Y ella pataleaba en el aire agarrada a su propio pelo.
– ¡Harry!
Sólo él. Sólo él podía salvarla. Si conseguía moverse.
– ¡Socorro!
Harry se sentó en la cama sobresaltado. El corazón le latía como un bajo de percusión.
– Mierda.
Oyó su propia voz ronca y dejó caer la cabeza de nuevo en la almohada.
Una luz grisácea se filtraba por entre las cortinas. Entornó los ojos. Miró los números digitales que relucían rojos en la mesita de noche: las 4.12 horas. Vaya noche de verano infernal. Vaya pesadilla infernal.
Salió de la cama y se fue al baño. La orina tintineaba en el agua mientras él miraba al frente. Sabía que no volvería a conciliar el sueño.
La nevera estaba vacía, sólo había una botella de cerveza sin alcohol que había llegado a la cesta de la compra por despiste. Abrió el armario que había sobre la encimera.

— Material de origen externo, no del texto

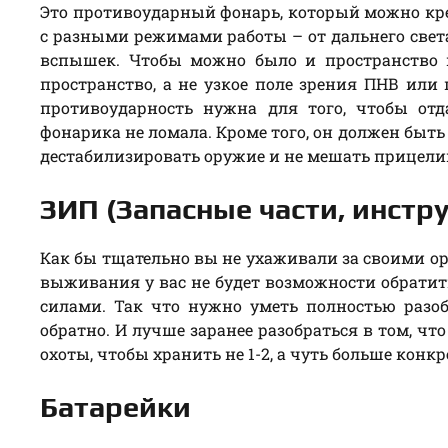
Это противоударный фонарь, который можно кре
с разными режимами работы – от дальнего свет
вспышек. Чтобы можно было и пространство п
пространство, а не узкое поле зрения ПНВ или 
противоударность нужна для того, чтобы отд
фонарика не ломала. Кроме того, он должен быть
дестабилизировать оружие и не мешать прицел
ЗИП (Запасные части, инст
Как бы тщательно вы не ухаживали за своими ор
выживания у вас не будет возможности обратит
силами. Так что нужно уметь полностью разоб
обратно. И лучше заранее разобраться в том, ч
охоты, чтобы хранить не 1-2, а чуть больше конк
Батарейки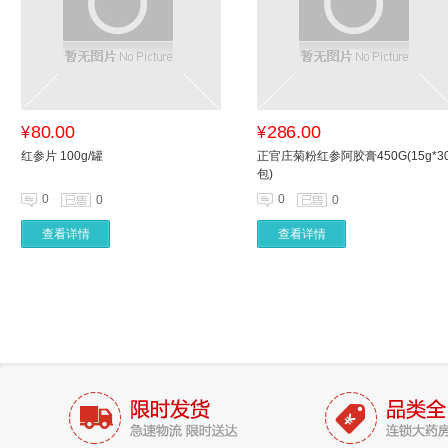
80.00
286.00
¥
¥
红参片 100g/罐
正官庄菊粉红参阿胶膏450G(15g*3
包)
0
0
0
0
查看详情
查看详情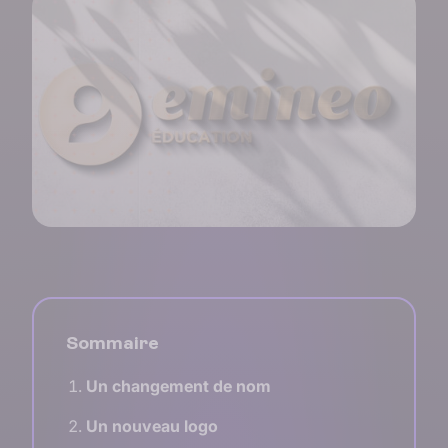
Sommaire
Un changement de nom
Un nouveau logo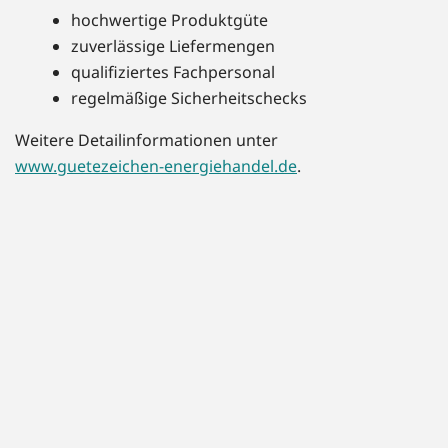
hochwertige Produktgüte
zuverlässige Liefermengen
qualifiziertes Fachpersonal
regelmäßige Sicherheitschecks
Weitere Detailinformationen unter
www.guetezeichen-energiehandel.de
.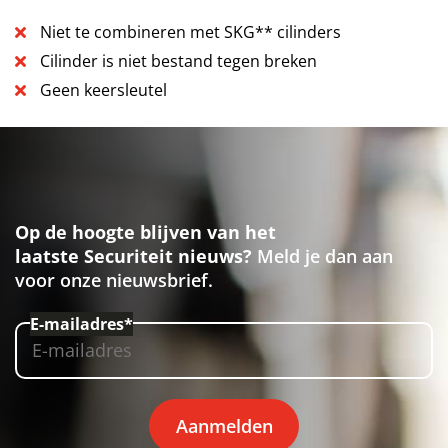
Niet te combineren met SKG** cilinders
Cilinder is niet bestand tegen breken
Geen keersleutel
Op de hoogte blijven van het
laatste Securiteit nieuws?
Meld je dan aan
voor onze nieuwsbrief.
E-mailadres*
Aanmelden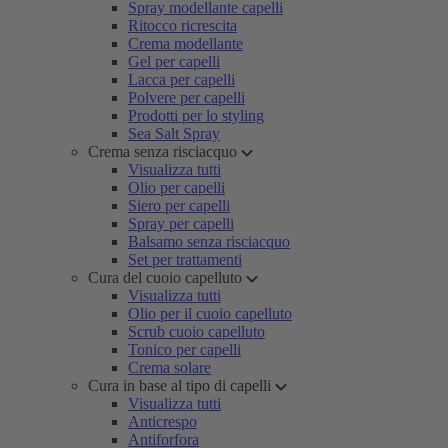
Spray modellante capelli
Ritocco ricrescita
Crema modellante
Gel per capelli
Lacca per capelli
Polvere per capelli
Prodotti per lo styling
Sea Salt Spray
Crema senza risciacquo
Visualizza tutti
Olio per capelli
Siero per capelli
Spray per capelli
Balsamo senza risciacquo
Set per trattamenti
Cura del cuoio capelluto
Visualizza tutti
Olio per il cuoio capelluto
Scrub cuoio capelluto
Tonico per capelli
Crema solare
Cura in base al tipo di capelli
Visualizza tutti
Anticrespo
Antiforfora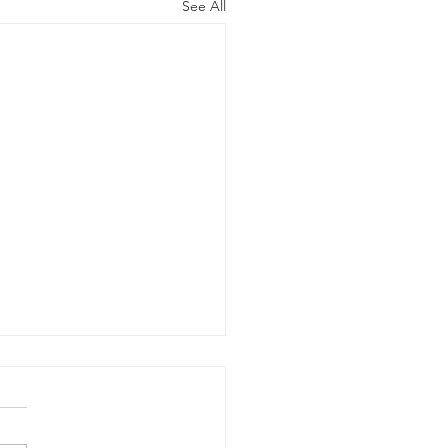
See All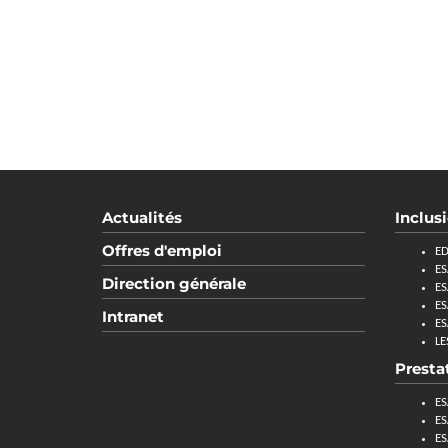
Actualités
Inclus
Offres d'emploi
ED
ES
Direction générale
ES
ES
Intranet
ES
LE
Presta
ES
ES
ES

Todo un ejército de botellas de cerveza y de whisky lo miraba en silencio en posición de firmes. Todas vacías. En un súbito ataque de rabia, las derribó de un golpe y, un buen rato después de haber cerrado la puerta, aún seguían haciendo ruido. Miró la hora otra vez. Al día siguiente era viernes. Pero el viernes abrían de nueve de la mañana a seis de la tarde. La tienda de licores no abriría hasta dentro de cinco horas.